I was working on the post on Samuel Endicott when I stumbled across a document online
from the Salem Witchcraft trial era that had been signed by several ancestors. I'll be
dong a post about that later. But as I was looking at I was once again struck by the thought
that maybe I've been going about my genealogy research the wrong way. Let me explain.
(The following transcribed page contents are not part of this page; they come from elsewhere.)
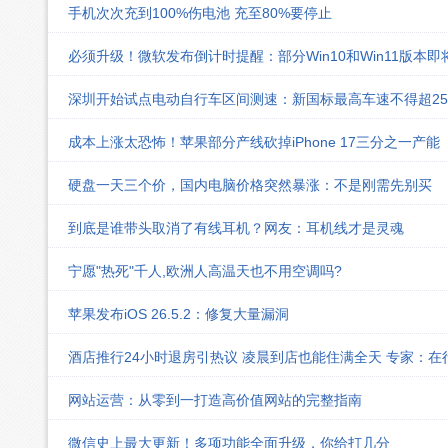
手机次次充到100%伤电池 充至80%要停止
必须升级！微软发布倒计时提醒：部分Win10和Win11版本
深圳开始试点电动自行车区间测速：新国标最高车速不得超25k
成本上涨太恐怖！苹果部分产线砍掉iPhone 17三分之一产能
硬盘一天三个价，国内电脑价格突然暴涨：不是刚需先别买
到底是谁带头取消了有线耳机？网友：耳机线才是灵魂
宁愿"热死"千人,欧洲人高温天也不用空调吗?
苹果发布iOS 26.5.2：修复大量漏洞
酒店推行24小时退房引热议 凌晨到店也能住满全天 专家：在
网站运营：从零到一打造高价值网站的完整指南
微信史上最大更新！多项功能全面升级，你给打几分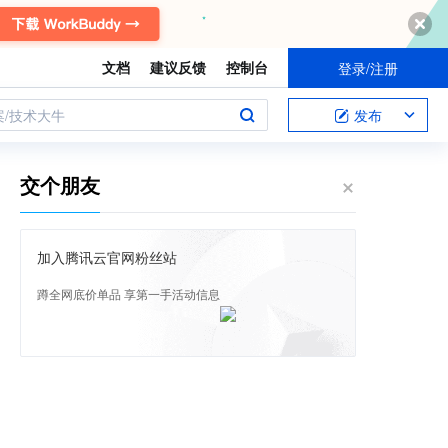
文档
建议反馈
控制台
登录/注册
案/技术大牛
发布
交个朋友
加入腾讯云官网粉丝站
蹲全网底价单品 享第一手活动信息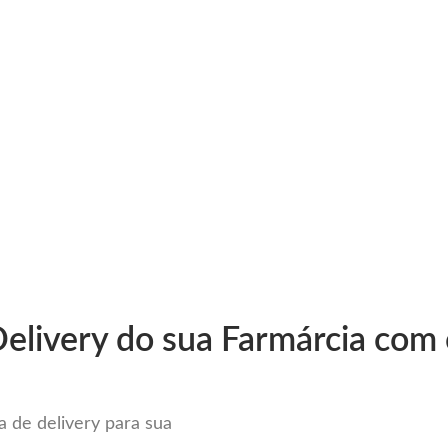
very
Gestão do negócio
Melhoria contínua
Vendas e
pleto Sistema para Delivery em
elivery do sua Farmárcia com 
 de delivery para sua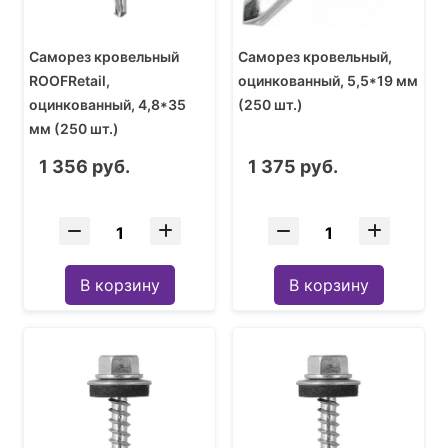
Саморез кровельный
Саморез кровельный,
ROOFRetail,
оцинкованный, 5,5*19 мм
оцинкованный, 4,8*35
(250 шт.)
мм (250 шт.)
1 356 руб.
1 375 руб.
В корзину
В корзину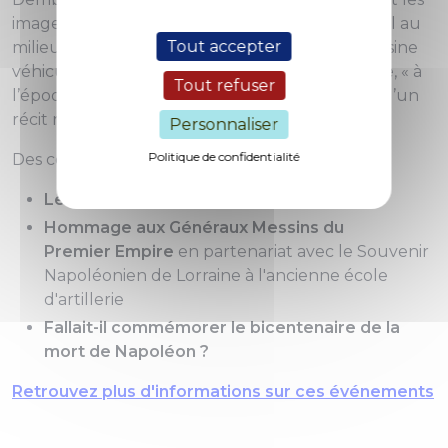
images étaient plus célèbres que celles d’Épinal au
Tout accepter
milieu du XIXe siècle ! L’imagerie populaire messine
véhicule ici la gloire de Napoléon après l’Empire, « à
Tout refuser
l’époque où naissent l’État nation et l’écriture d’un
récit national ».
Personnaliser
Politique de confidentialité
Des conférences et une cérémonie inédites :
Les passages de Napoléon à Metz
Hommage aux Généraux Messins du
Premier Empire
en partenariat avec le Souvenir
Napoléonien de Lorraine à l'ancienne école
d'artillerie
Fallait-il commémorer le bicentenaire de la
mort de Napoléon ?
Retrouvez plus d'informations sur ces événements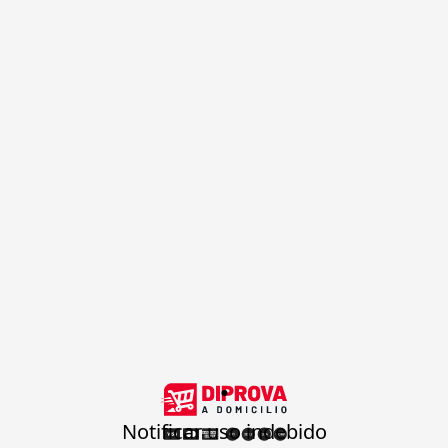
.
Notificar uso indebido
When I began researching I put everything I had already from my Aunt Dorothy's research
on my PAF file and then fell into the name gathering trap at FamilySearch. After awhile,
I decided to concentrate on my Ellingwood family line and spent about two and a half
years mainly adding information from two Ellingwood genealogy books to my database.
In between those sessions I would find stories about other ancestral families online and
I'd blog about those here and add what I found to my database. Now when the 52 Ancestors in 52 Weeks challenge started, I wanted to use that to focus on those ancestors
I hadn't done much work on before. In some cases I've found quite a bit, in others, not
so much at all.

The discovery that I'd had entered John Endecott on my family tree and not recognized his
historical significance was when I first had the thought that maybe I'm doing this the wrong
way somehow. I spent a lot of time on the Ellingwoods, which I do not regret, and when I found those stories about other ancestors I got lost in them and wrote long blogpost series
about them, such as the one about the Newbury Church struggle. Should I have just done a
few short general posts on them and moved on up the family tree? Do I spend too much time researching some families at the expense of others? I suppose my interest in history is to blame. If I find one of my ancestors was involved in something I want to know more about it.
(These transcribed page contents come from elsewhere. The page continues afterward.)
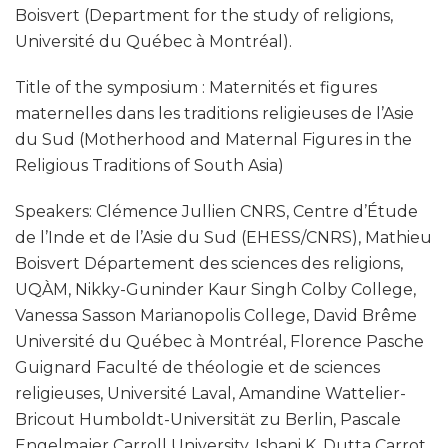
Boisvert (Department for the study of religions,
Université du Québec à Montréal).
Title of the symposium : Maternités et figures
maternelles dans les traditions religieuses de l’Asie
du Sud (Motherhood and Maternal Figures in the
Religious Traditions of South Asia)
Speakers: Clémence Jullien CNRS, Centre d’Étude
de l’Inde et de l’Asie du Sud (EHESS/CNRS), Mathieu
Boisvert Département des sciences des religions,
UQÀM, Nikky-Guninder Kaur Singh Colby College,
Vanessa Sasson Marianopolis College, David Brême
Université du Québec à Montréal, Florence Pasche
Guignard Faculté de théologie et de sciences
religieuses, Université Laval, Amandine Wattelier-
Bricout Humboldt-Universität zu Berlin, Pascale
Engelmajer Carroll University, Ishani K. Dutta Carrot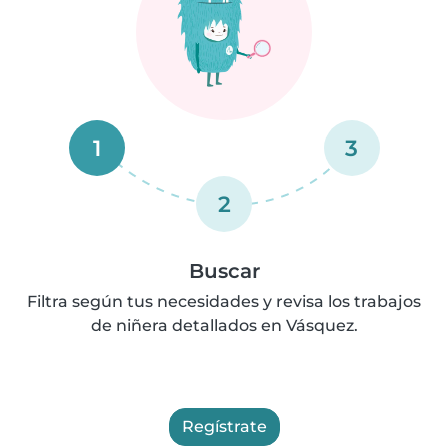
1
3
2
Buscar
Filtra según tus necesidades y revisa los trabajos
de niñera detallados en Vásquez.
Regístrate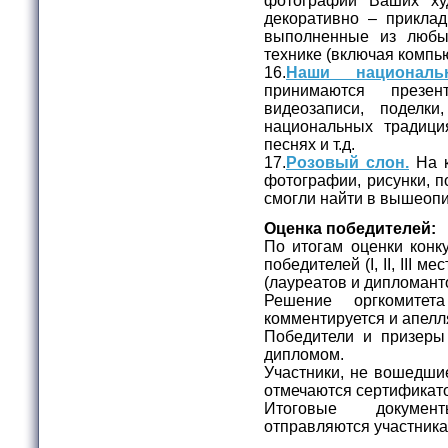
фотографии Ваших худ
декоративно – приклад
выполненные из любы
технике (включая компь
16.
Наши националь
принимаются презе
видеозаписи, поделк
национальных традици
песнях и т.д.
17.
Розовый слон.
На к
фотографии, рисунки, п
смогли найти в вышеоп
Оценка победителей:
По итогам оценки конк
победителей (I, II, III 
(лауреатов и дипломанто
Решение оргкомитет
комментируется и апелл
Победители и призеры
дипломом.
Участники, не вошедшие
отмечаются сертификато
Итоговые докумен
отправляются участникам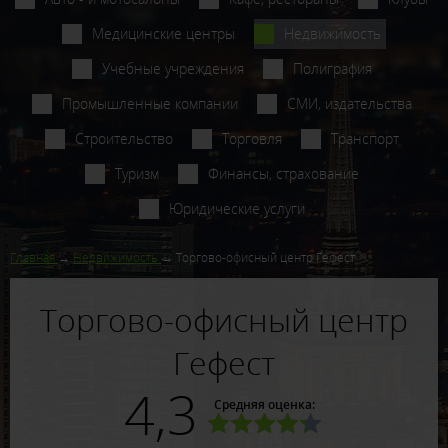
Медицинские центры
Недвижимость
Учебные учреждения
Полиграфия
Промышленные компании
СМИ, издательства
Строительство
Торговля
Транспорт
Туризм
Финансы, страхование
Юридические услуги
Главная
Недвижимость
Торгово-офисный центр Гефест
Торгово-офисный центр
Гефест
4,3
Средняя оценка: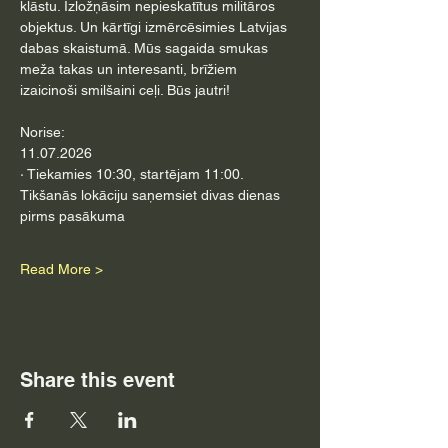
klāstu. Izložņāsim nepieskatītus militāros 
objektus. Un kārtīgi izmērcēsimies Latvijas 
dabas skaistumā. Mūs sagaida smukas 
meža takas un interesanti, brīžiem 
izaicinoši smilšaini ceļi. Būs jautri!
Norise:
11.07.2026
· Tiekamies 10:30, startējam 11:00. 
Tikšanās lokāciju saņemsiet divas dienas 
pirms pasākuma
Read More >
Share this event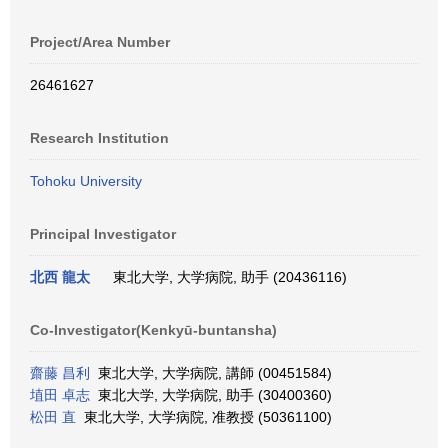
Project/Area Number
26461627
Research Institution
Tohoku University
Principal Investigator
北西 龍太
東北大学, 大学病院, 助手 (20436116)
Co-Investigator(Kenkyū-buntansha)
齋藤 昌利
東北大学, 大学病院, 講師 (00451584)
埴田 卓志
東北大学, 大学病院, 助手 (30400360)
松田 直
東北大学, 大学病院, 准教授 (50361100)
Does this make me a family historian instead of a genealogist, or is there really no difference between the two labels?

Ah well. Too late to turn back now. I'm well and truly hooked on stories that fill in the years between births, marriages, and deaths.
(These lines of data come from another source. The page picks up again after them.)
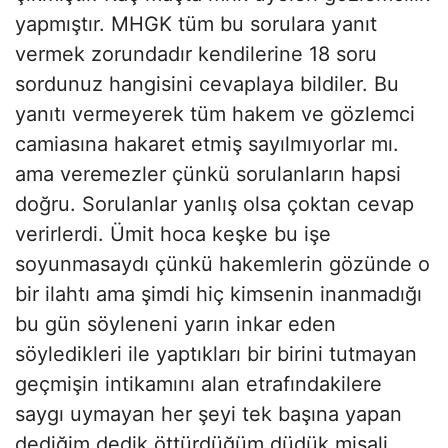
yapmıştır. MHGK tüm bu sorulara yanıt
vermek zorundadır kendilerine 18 soru
sordunuz hangisini cevaplaya bildiler. Bu
yanıtı vermeyerek tüm hakem ve gözlemci
camiasına hakaret etmiş sayılmıyorlar mı.
ama veremezler çünkü sorulanların hapsi
doğru. Sorulanlar yanlış olsa çoktan cevap
verirlerdi. Ümit hoca keşke bu işe
soyunmasaydı çünkü hakemlerin gözünde o
bir ilahtı ama şimdi hiç kimsenin inanmadığı
bu gün söyleneni yarın inkar eden
söyledikleri ile yaptıkları bir birini tutmayan
geçmişin intikamını alan etrafındakilere
saygı uymayan her şeyi tek başına yapan
dediğim dedik öttürdüğüm düdük misali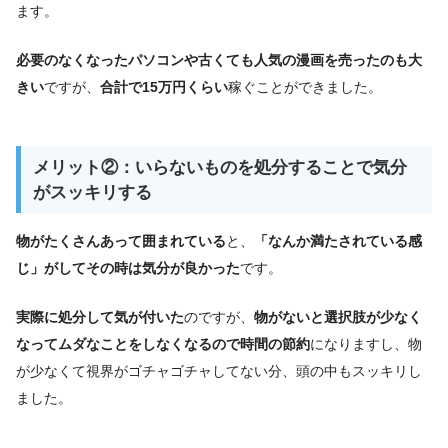
ます。
必要のなくなったパソコンや古くても人気の漫画を売ったのも大
きい
ですが、
合計で15万円くらい
稼ぐことができました。
メリット②：いらないものを処分することで気分
がスッキリする
物がたくさんあって囲まれている
と、
「なんか満たされている感
じ」がしてその時は気分が良かった
です。
実際に処分して気が付いた
のですが、
物がないと選択肢が少なく
なってムダなことをしなくなるので時間の節約
になりますし、物
が少なくて視界がゴチャゴチャしてない分、頭の中もスッキリし
ました。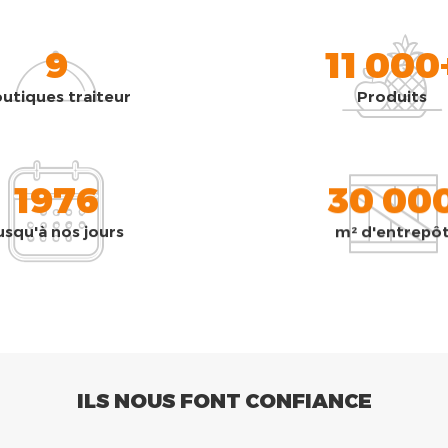
9
11 000
utiques traiteur
Produits
1976
30 00
usqu'à nos jours
m² d'entrepô
ILS NOUS FONT CONFIANCE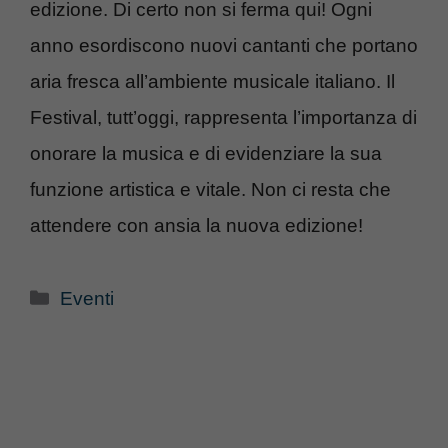
edizione. Di certo non si ferma qui! Ogni
anno esordiscono nuovi cantanti che portano
aria fresca all’ambiente musicale italiano. Il
Festival, tutt’oggi, rappresenta l’importanza di
onorare la musica e di evidenziare la sua
funzione artistica e vitale. Non ci resta che
attendere con ansia la nuova edizione!
Categorie
Eventi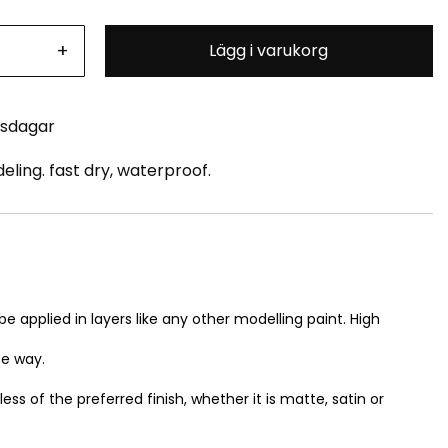
+
Lägg i varukorg
tsdagar
eling. fast dry, waterproof.
e applied in layers like any other modelling paint. High
se way.
 of the preferred finish, whether it is matte, satin or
And I still can't believe I didn't make the Endecott connection the first time.

   

2 comments:

L Smith said...

I think my approach is similar to yours. The historical importance of a person in my tree is of greater interest than having a full list of descendants with corresponding exact event dates. (I want those, too, but I enjoy the historical context.)
I consider genealogy to be a hobby mostly for my own enjoyment. I hope that the results of my research are of interest to others, but for now I follow whatever path interests me at the moment.

Cousin Russ said...

Mr West,

Totally agree with you. I am finding more fun working on the DASH between the dates. Then trying to put that Dash into historical context.

Just returned from a Civil War Battlefield, where +DearMYRTLE, Mr Myrt, Patti and I put some meat into the dashes of several family members. Three of the four people we found were in the same battle on the same hill on the same day. My TWO were on different sides. When we got home Patti found that she also had an member of her family tree and we stood at his statue on Little Round Top.

Of course, having Mr Myrt help guide the military angle of Gettysburg was a real bonus.

Yup, it's the Dash that has become more important, and it doesn't matter whose dash we work on.